China overtook the UK as the world’s second-biggest destination for venture capital investments in 2007, in spite of a 27% rise in British early-stage company funding to about £1.4bn, a survey published on Tuesday.
Library House, the Cambridge-based entrepreneurship research centre, said India was also due to overtake the UK by 2009 if Indian venture capital investments continued to grow at the 90% rate seen in 2006.
The report, UBS UK Venture Backed Report 2007 (free download following brief registration process) commissioned by UBS Wealth Management, forecast that UK venture capital could fall to £1bn-£1.2bn this year, equivalent to 2003 levels.
As of May 2007 there are 1,668 venture capital backed companies in the United Kingdom. In 2006 these companies raised a total of just under £1.4bn, an increase of 27% from 2005. This dramatic rise was driven by significant increases in activity in both information technology and services and retail. The top investor by syndicated deal amount was 3i Group while, in terms of activity, the venture capital funds managed by Scottish Enterprise topped the investor league.
The report says that activity of Scottish Enterprise has presaged a dramatic growth in the number of venture backed companies in Scotland. Since 1999, when the Scottish Parliament first sat, Scotland’s venture backed portfolio has grown much faster than England’s, off the back of one of the UK’s most favourable environments in terms of public sector support. However, for a given quantity of public money, less private money follows in Scotland than in England.
The fastest growing sector for investors, with investments up 91% by value from 2005 to 2006, was services and retail. This increase, which makes the sector the largest in the UK venture capital market, clearly demonstrates the opportunities available for venture capitalists outside the technology sector. According to an analysis of exits during 2006, services and retail companies also delivered the highest company returns of any sector, estimated at an IRR (Internal Rate of Return) of 66%.
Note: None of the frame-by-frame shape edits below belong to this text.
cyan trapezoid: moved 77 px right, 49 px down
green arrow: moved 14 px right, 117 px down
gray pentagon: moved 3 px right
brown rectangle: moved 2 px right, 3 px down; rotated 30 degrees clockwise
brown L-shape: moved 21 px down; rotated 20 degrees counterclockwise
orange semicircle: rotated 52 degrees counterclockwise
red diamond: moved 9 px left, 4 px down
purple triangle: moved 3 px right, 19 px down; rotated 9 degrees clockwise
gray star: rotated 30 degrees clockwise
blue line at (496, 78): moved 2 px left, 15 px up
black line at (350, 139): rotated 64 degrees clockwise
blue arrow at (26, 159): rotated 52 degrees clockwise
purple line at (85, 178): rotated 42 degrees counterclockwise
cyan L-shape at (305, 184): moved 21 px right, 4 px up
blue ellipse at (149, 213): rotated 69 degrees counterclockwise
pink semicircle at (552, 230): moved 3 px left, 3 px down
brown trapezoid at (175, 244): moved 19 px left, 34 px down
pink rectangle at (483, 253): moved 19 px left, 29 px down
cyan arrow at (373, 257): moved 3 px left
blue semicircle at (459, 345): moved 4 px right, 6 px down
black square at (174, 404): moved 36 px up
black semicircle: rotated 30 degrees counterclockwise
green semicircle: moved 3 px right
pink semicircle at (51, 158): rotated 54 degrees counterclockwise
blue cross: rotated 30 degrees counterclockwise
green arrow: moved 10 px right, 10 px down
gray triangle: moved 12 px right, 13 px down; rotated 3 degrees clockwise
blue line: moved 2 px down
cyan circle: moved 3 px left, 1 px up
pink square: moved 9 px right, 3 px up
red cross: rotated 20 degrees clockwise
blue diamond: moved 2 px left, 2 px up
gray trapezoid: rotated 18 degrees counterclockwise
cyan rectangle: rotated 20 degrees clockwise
Investment in the IT sector grew by 42% between 2005 and 2006, the second largest increase across all sectors. Within IT, the last few years have seen a sharp rise in the number of companies targeting the media sector. The report says that this is evidence of the emergence of a ‘mediatech’ phenomenon in which communications, information technology and media are converging. As media content delivery increasingly switches to internet protocol (IP), opportunities are emerging to provide the underlying technologies needed to support this. Several IT companies targeting this space are highlighted in the report.
The report says that persistent gap between the vibrancy of venture capital in the UK and Europe versus the US suggests the existence of structural problems on this side of the Atlantic. The rise of China and India poses a growing challenge. Although the UK attracts over twice the amount of venture capital per capita than the rest of Europe, on the same basis, it attracts approximately a third of the amount of the US. China has already overtaken the UK in terms of absolute size and India is likely to do the same by 2009. Policy must be framed to address these challenges and resolve the structural problems that limit both UK and European venture capital. A key objective must be to foster the development of a pool of companies able to deliver returns to venture capitalists on a par with those obtainable from other classes of private equity. Library House says that only if this is achieved will the vitality of UK and European venture capital stand a chance of matching that in the US.
According to the analysis, the UK public sector already supports its start-up companies more than any other country in Europe. The analysis suggests that this has helped to make the UK Europe’s most vibrant venture capital market. However, the performance of Israel and the US suggest that this support could be configured in a more effective way. Most importantly, stimulating the demand for venture capital (i.e. growing the pool of investable companies) should be considered as important as directly stimulating the supply of capital. Emulating the highly successful SBIR scheme in the US or the Israeli Incubator Programme would go some way towards achieving this.
The Small Business Innovation Research (SBIR) programme forces US government agencies to spend at least 2.5% of their R&D budgets with small companies. Over $2bn per annum is spent on the programme and the related STTR (Small Business Technology Transfer) scheme.